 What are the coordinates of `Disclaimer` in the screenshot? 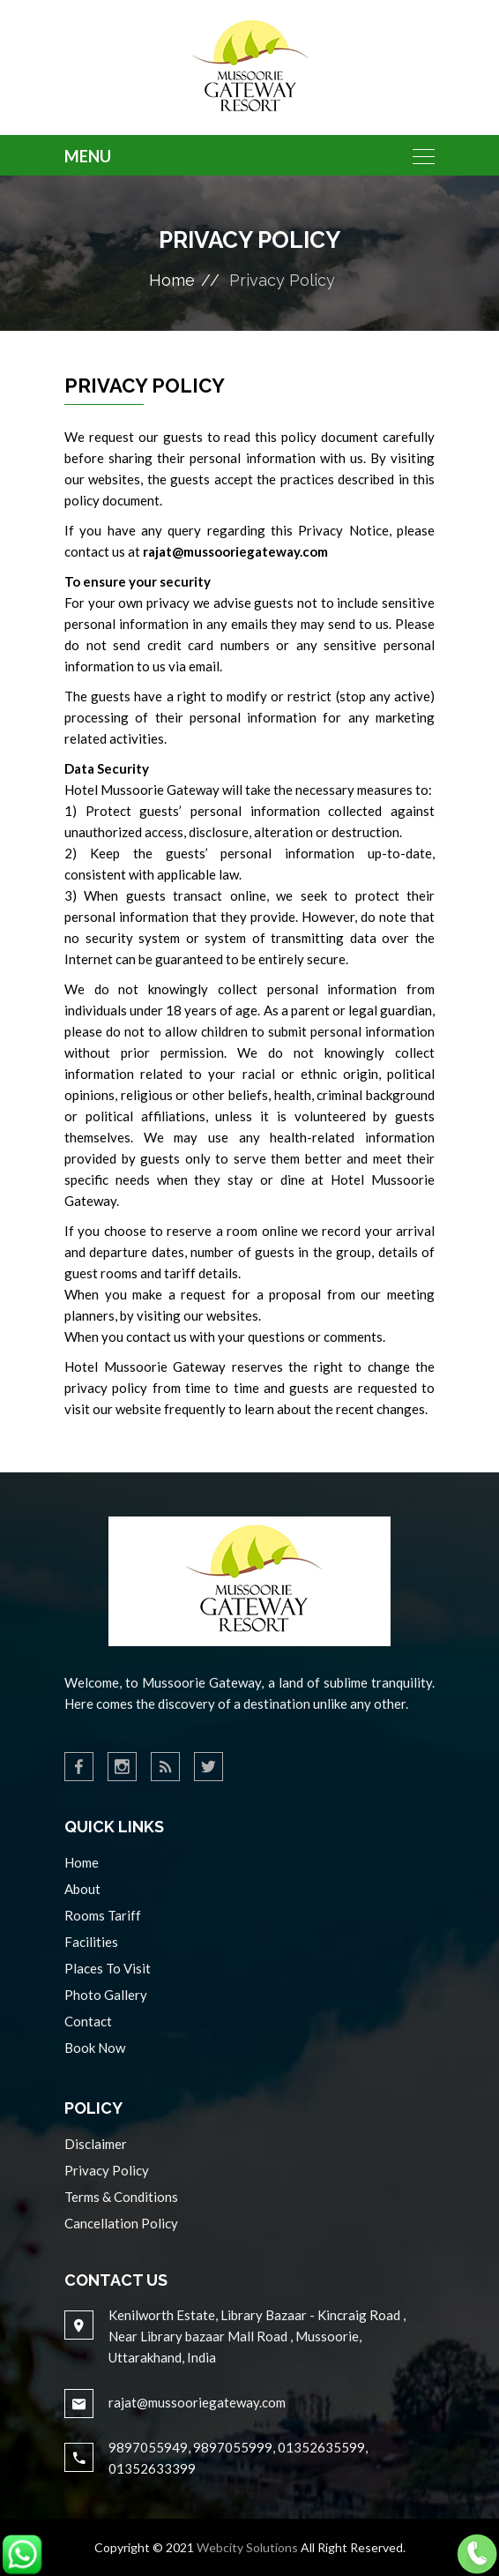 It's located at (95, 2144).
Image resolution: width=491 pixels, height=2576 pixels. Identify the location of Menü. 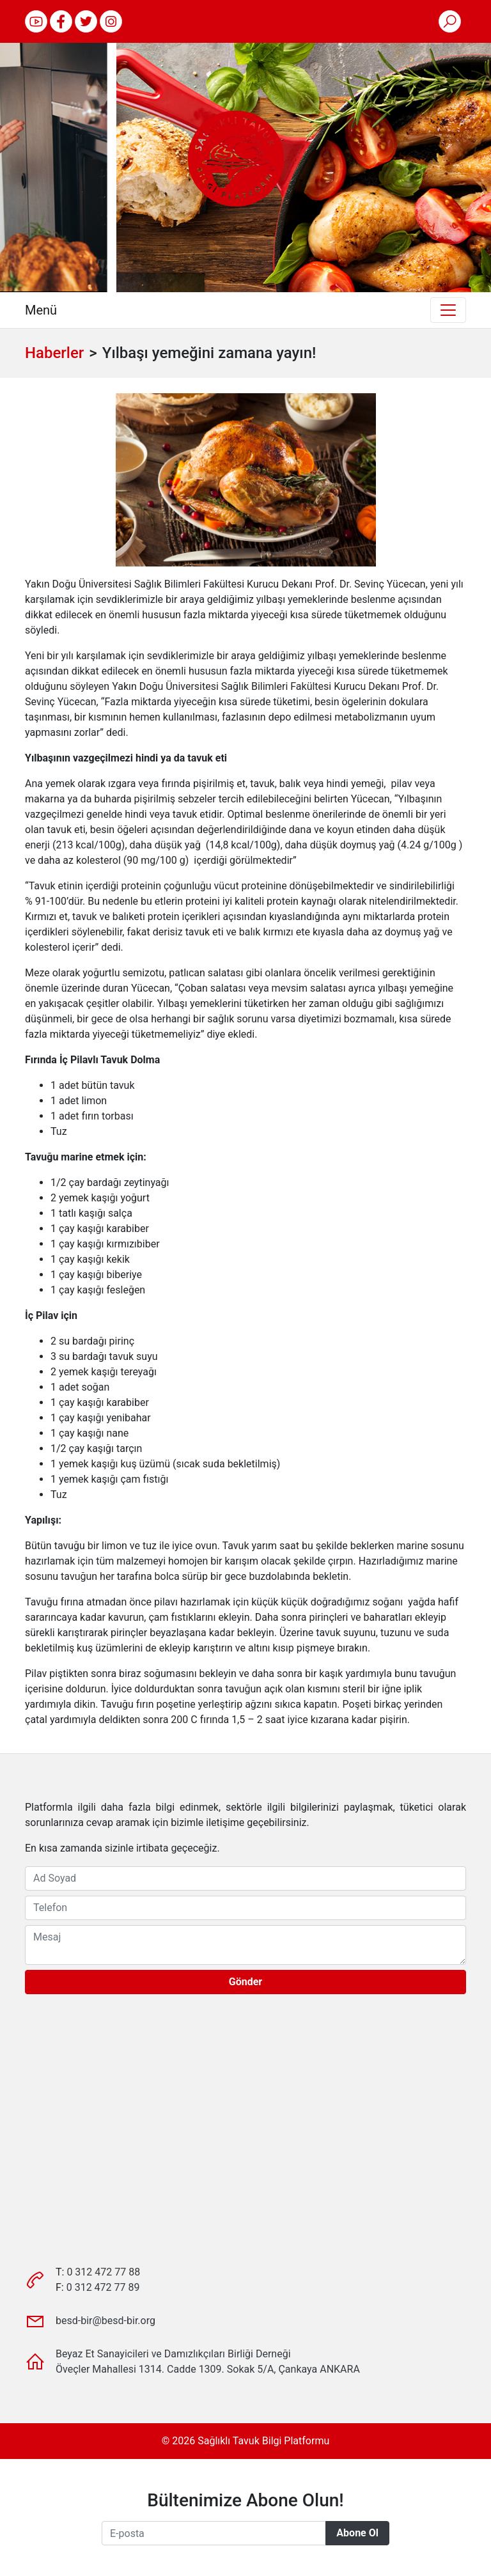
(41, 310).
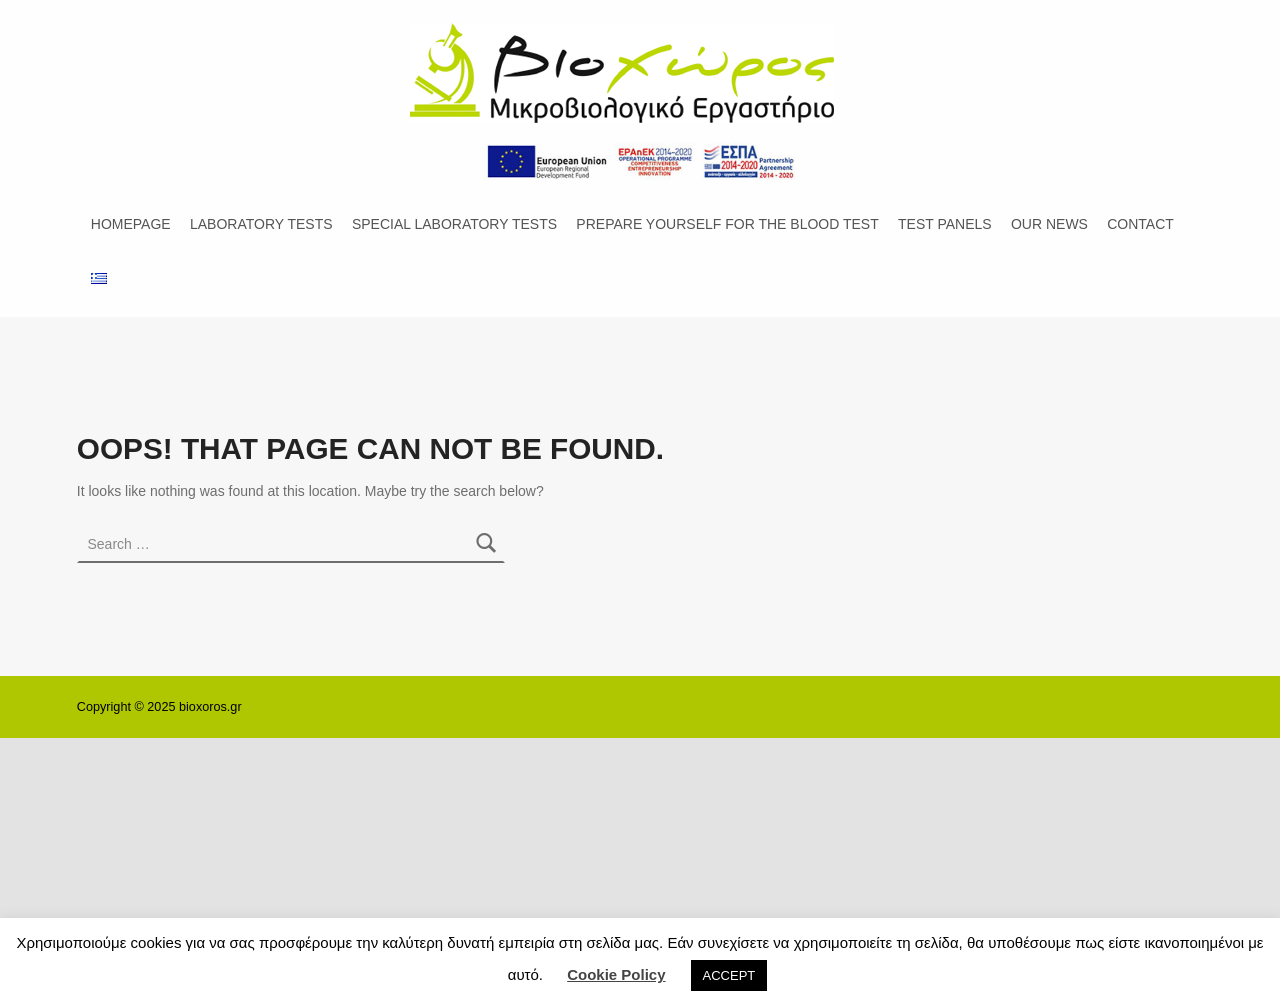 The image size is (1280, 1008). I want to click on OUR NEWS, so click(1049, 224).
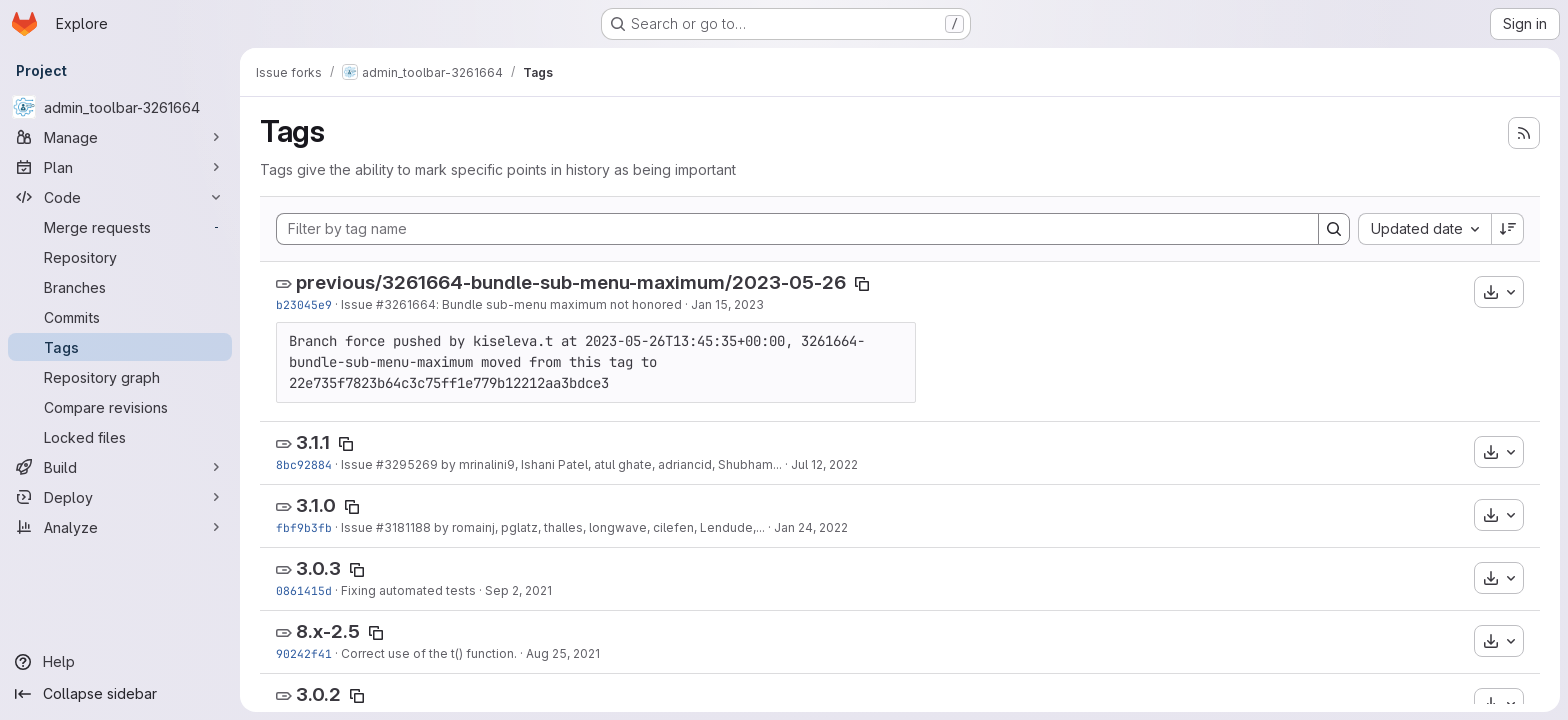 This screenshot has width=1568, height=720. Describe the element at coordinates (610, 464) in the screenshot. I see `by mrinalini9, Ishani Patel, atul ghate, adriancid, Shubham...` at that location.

### [TO DO]
In your copy, include no pictures and only the lines from the line with "Image resolution: width=491" through the final line of the listing above, reproduced exactly.

### [EXPECTED OUTPUT]
Image resolution: width=491 pixels, height=2576 pixels. Identify the location of Menü. 
(41, 310).
 The image size is (1280, 1008). I want to click on OUR NEWS, so click(1049, 224).
 This screenshot has width=1568, height=720. Describe the element at coordinates (610, 464) in the screenshot. I see `by mrinalini9, Ishani Patel, atul ghate, adriancid, Shubham...` at that location.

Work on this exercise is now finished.